There were reports that the team explored the possibility of European nations joining in Rhodesia-like sanctions, including an assets freeze and a food supply cutoff, to force the release of the diplomatic hostages. While many European governments sympathize with the U.S., they were remaining as neutral as possible. Worried about their own embassies in Iran and their own oil supplies, some governments have instructed their nation's banks not to start default actions on Iranian loans and not to participate in seizing assets.

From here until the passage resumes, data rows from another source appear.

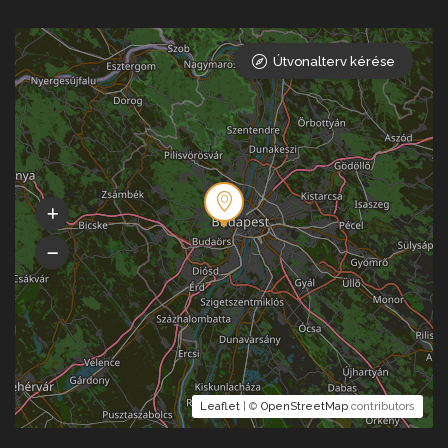
Útvonalterv kérése
Leaflet
| ©
OpenStreetMap
contributors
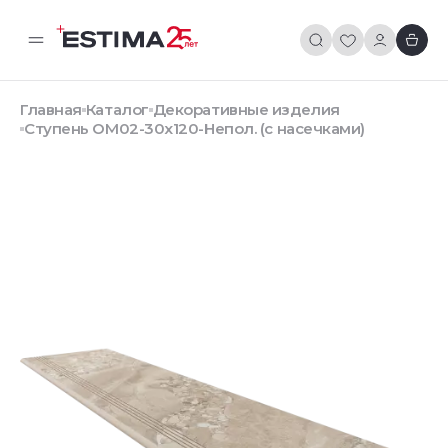
Главная
Каталог
Декоративные изделия
Ступень OM02-30x120-Непол. (с насечками)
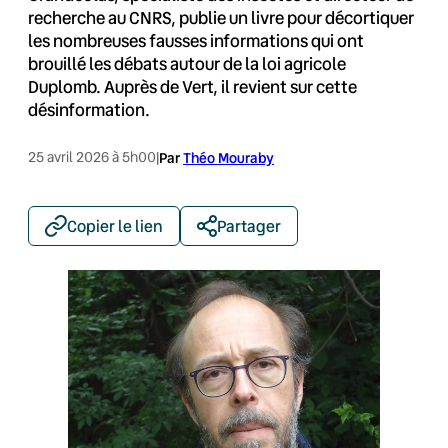
recherche au CNRS, publie un livre pour décortiquer
les nombreuses fausses informations qui ont
brouillé les débats autour de la loi agricole
Duplomb. Auprès de Vert, il revient sur cette
désinformation.
25 avril 2026 à 5h00
|
Par
Théo Mouraby
Copier le lien
Partager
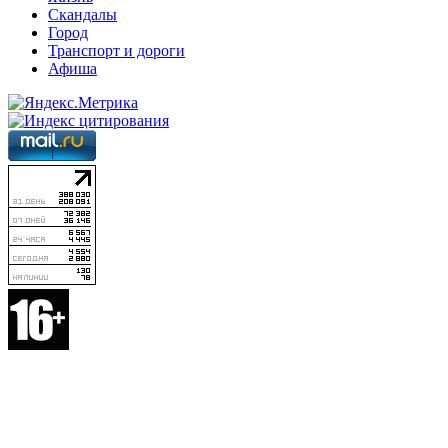
Скандалы
Город
Транспорт и дороги
Афиша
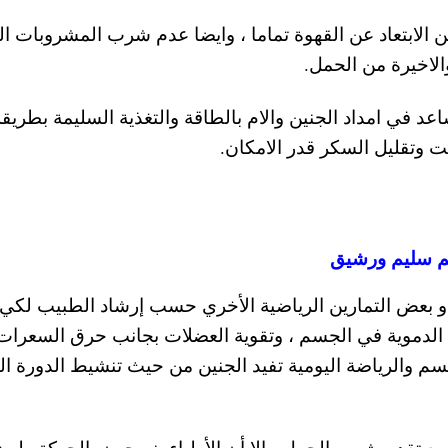
 الابتعاد عن القهوة تماما ، وايضا عدم شرب المشروبات الغ
الاخيرة من الحمل.
د في امداد الجنين والام بالطاقة والتغذية السليمة بطريقة
ت وتقليل السكر قدر الامكان.
م سليم ورشيق
 بعض التمارين الرياضية الأخري حسب إرشاد الطبيب لكي 
الدموية في الجسم ، وتقوية العضلات بجانب حرق السعرات
جسم والرياضة اليومية تفيد الجنين من حيث تنشيط الدورة ال
مع تقدم شهور الحمل ، إلا أن الأطباء ينصحون بالحركة ولو 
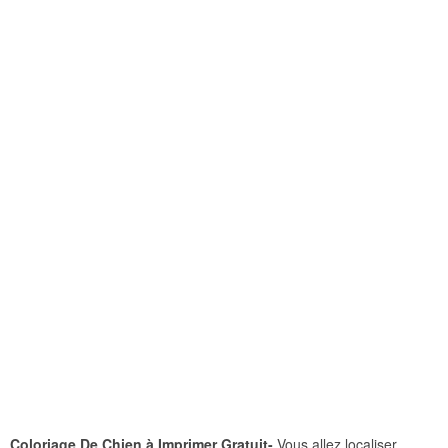
Coloriage De Chien à Imprimer Gratuit-
Vous allez localiser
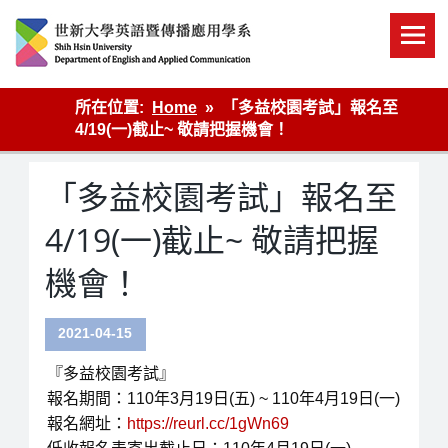
Skip
to
content
英語傳播
所在位置:
Home
「多益校園考試」報名至
4/19(一)截止~ 敬請把握機會！
「多益校園考試」報名至
4/19(一)截止~ 敬請把握
機會！
2021-04-15
『多益校園考試』
報名期間：110年3月19日(五) ~ 110年4月19日(一)
報名網址：
https://reurl.cc/1gWn69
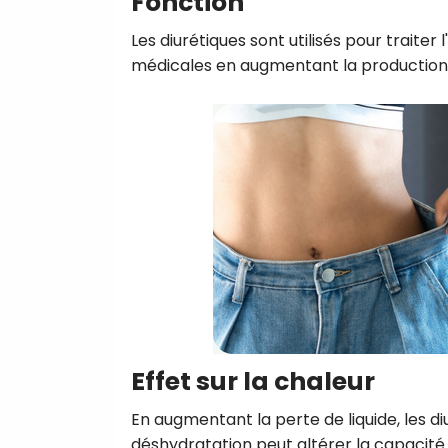
Fonction
Les diurétiques sont utilisés pour traiter
médicales en augmentant la production 
Effet sur la chaleur
En augmentant la perte de liquide, les d
déshydratation peut altérer la capacité 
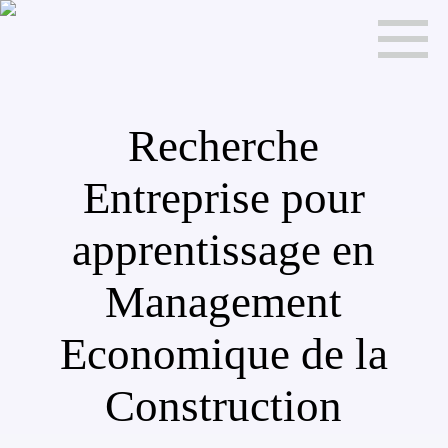
Recherche
Entreprise pour
apprentissage en
Management
Economique de la
Construction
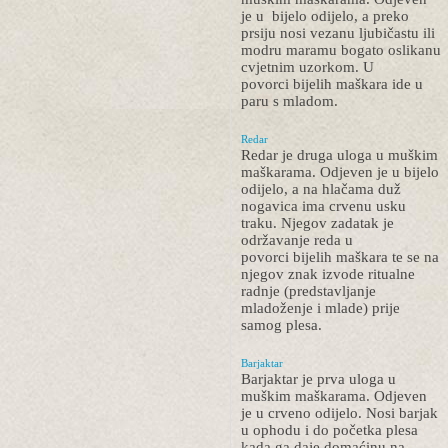
je u bijelo odijelo, a preko
prsiju nosi vezanu ljubičastu ili
modru maramu bogato oslikanu
cvjetnim uzorkom. U
povorci bijelih maškara ide u
paru s mladom.
Redar
Redar je druga uloga u muškim
maškarama. Odjeven je u bijelo
odijelo, a na hlačama duž
nogavica ima crvenu usku
traku. Njegov zadatak je
održavanje reda u
povorci bijelih maškara te se na
njegov znak izvode ritualne
radnje (predstavljanje
mladoženje i mlade) prije
samog plesa.
Barjaktar
Barjaktar je prva uloga u
muškim maškarama. Odjeven
je u crveno odijelo. Nosi barjak
u ophodu i do početka plesa
kada ga daje domaćinu na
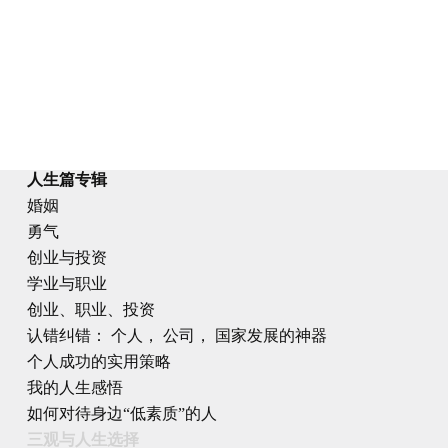
人生篇专辑
婚姻
勇气
创业与投资
学业与职业
创业、职业、投资
认错纠错： 个人， 公司， 国家发展的神器
个人成功的实用策略
我的人生感悟
如何对待身边“低素质”的人
三观与人生选择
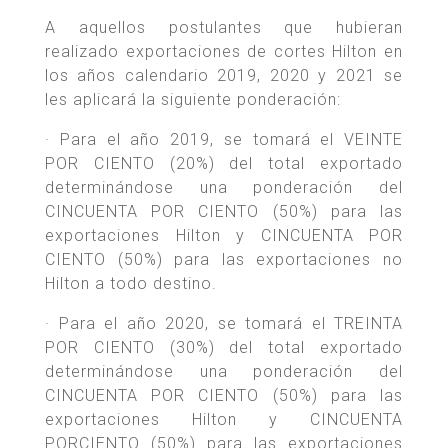
A aquellos postulantes que hubieran
realizado exportaciones de cortes Hilton en
los años calendario 2019, 2020 y 2021 se
les aplicará la siguiente ponderación:
· Para el año 2019, se tomará el VEINTE
POR CIENTO (20%) del total exportado
determinándose una ponderación del
CINCUENTA POR CIENTO (50%) para las
exportaciones Hilton y CINCUENTA POR
CIENTO (50%) para las exportaciones no
Hilton a todo destino.
· Para el año 2020, se tomará el TREINTA
POR CIENTO (30%) del total exportado
determinándose una ponderación del
CINCUENTA POR CIENTO (50%) para las
exportaciones Hilton y CINCUENTA
PORCIENTO (50%) para las exportaciones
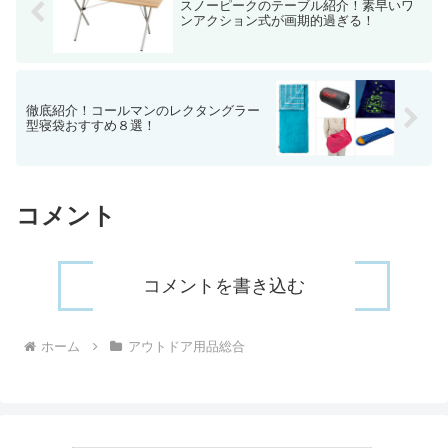
スノーピークのテーブル紹介！素早いワ
ンアクション式が画期的過ぎる！
徹底紹介！コールマンのレクタングラー
型寝袋おすすめ８選！
コメント
コメントを書き込む
ホーム
アウトドア用品総合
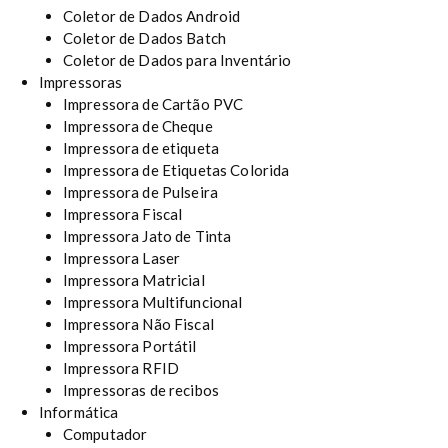
Coletor de Dados Android
Coletor de Dados Batch
Coletor de Dados para Inventário
Impressoras
Impressora de Cartão PVC
Impressora de Cheque
Impressora de etiqueta
Impressora de Etiquetas Colorida
Impressora de Pulseira
Impressora Fiscal
Impressora Jato de Tinta
Impressora Laser
Impressora Matricial
Impressora Multifuncional
Impressora Não Fiscal
Impressora Portátil
Impressora RFID
Impressoras de recibos
Informática
Computador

The tensions among bankers are bound to affect their future behavior. Said a West German bank chief: "People are nervous and concerned, and the crucial confidence factor has been sorely shaken." A number of big European bankers may be reluctant to join lending syndicates controlled by any one national group. Other bankers are either turning off their money taps or becoming much more selective in their lending until calm returns. As always, the first victims will be the poor nations, which will find it harder to borrow at a time when they need more money to pay for oil.
Arab oilmen are also distressed. Rightly or wrongly, they fear that what the U.S. did to Iran today it could, if politics warranted, do tomorrow to any OPEC producer. Some may gradually switch their funds away from the dollar, accelerating the currency's slide. Others will try to divert their cash away from U.S. banks, which then would lose some petrodollar business to European and Japanese competitors. When a truce is called in the economic war, the U.S. may find that the price of battle was high.